Task item — The required output is the line containing "I should receive confirmation email" followed by each line through the end of the data below, repeated exactly and with nothing added.

Recorded data:

■ ■ ■ ■

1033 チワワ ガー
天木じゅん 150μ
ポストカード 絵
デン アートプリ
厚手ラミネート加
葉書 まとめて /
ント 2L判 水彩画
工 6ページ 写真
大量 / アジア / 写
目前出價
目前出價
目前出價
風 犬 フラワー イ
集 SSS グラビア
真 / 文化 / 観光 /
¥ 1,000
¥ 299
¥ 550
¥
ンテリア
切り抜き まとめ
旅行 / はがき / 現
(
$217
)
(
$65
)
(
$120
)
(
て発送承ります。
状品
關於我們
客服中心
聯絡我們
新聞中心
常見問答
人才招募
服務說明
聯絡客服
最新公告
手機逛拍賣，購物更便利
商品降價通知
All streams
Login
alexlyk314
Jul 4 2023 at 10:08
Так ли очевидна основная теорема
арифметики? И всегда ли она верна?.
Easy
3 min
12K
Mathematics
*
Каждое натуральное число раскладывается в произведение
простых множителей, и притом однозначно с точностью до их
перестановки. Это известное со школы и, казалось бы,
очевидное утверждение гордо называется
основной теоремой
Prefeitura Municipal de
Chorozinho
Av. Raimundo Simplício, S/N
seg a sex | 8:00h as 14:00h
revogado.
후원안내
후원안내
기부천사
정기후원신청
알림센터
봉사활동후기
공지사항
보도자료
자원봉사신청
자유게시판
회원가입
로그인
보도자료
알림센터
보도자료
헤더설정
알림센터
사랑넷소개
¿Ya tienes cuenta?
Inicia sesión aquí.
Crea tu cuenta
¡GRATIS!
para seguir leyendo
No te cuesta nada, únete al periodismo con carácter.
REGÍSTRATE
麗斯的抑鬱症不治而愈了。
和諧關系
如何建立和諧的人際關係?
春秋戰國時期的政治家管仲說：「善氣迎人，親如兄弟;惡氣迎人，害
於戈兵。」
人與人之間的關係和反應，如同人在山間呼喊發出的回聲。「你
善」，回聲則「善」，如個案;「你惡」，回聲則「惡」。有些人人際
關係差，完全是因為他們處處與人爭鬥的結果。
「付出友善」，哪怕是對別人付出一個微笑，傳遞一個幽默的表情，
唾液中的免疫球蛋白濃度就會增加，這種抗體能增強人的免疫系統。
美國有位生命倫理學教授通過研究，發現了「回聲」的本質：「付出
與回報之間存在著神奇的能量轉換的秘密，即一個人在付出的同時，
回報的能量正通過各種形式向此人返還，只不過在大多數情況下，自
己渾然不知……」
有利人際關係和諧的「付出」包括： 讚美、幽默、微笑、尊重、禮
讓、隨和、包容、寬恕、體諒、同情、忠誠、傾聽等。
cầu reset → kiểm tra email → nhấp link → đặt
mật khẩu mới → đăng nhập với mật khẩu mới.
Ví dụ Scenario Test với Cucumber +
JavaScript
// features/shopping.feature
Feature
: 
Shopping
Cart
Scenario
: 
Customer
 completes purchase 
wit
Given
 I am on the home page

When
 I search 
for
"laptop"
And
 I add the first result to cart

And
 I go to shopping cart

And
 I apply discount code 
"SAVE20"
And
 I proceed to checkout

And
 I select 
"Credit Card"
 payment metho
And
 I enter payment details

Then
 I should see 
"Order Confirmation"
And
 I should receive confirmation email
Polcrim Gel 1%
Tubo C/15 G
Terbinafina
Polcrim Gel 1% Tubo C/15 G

■ ■ ■ ■

Written answer —
 I should receive confirmation email
Polcrim Gel 1%
Tubo C/15 G
Terbinafina
Polcrim Gel 1% Tubo C/15 G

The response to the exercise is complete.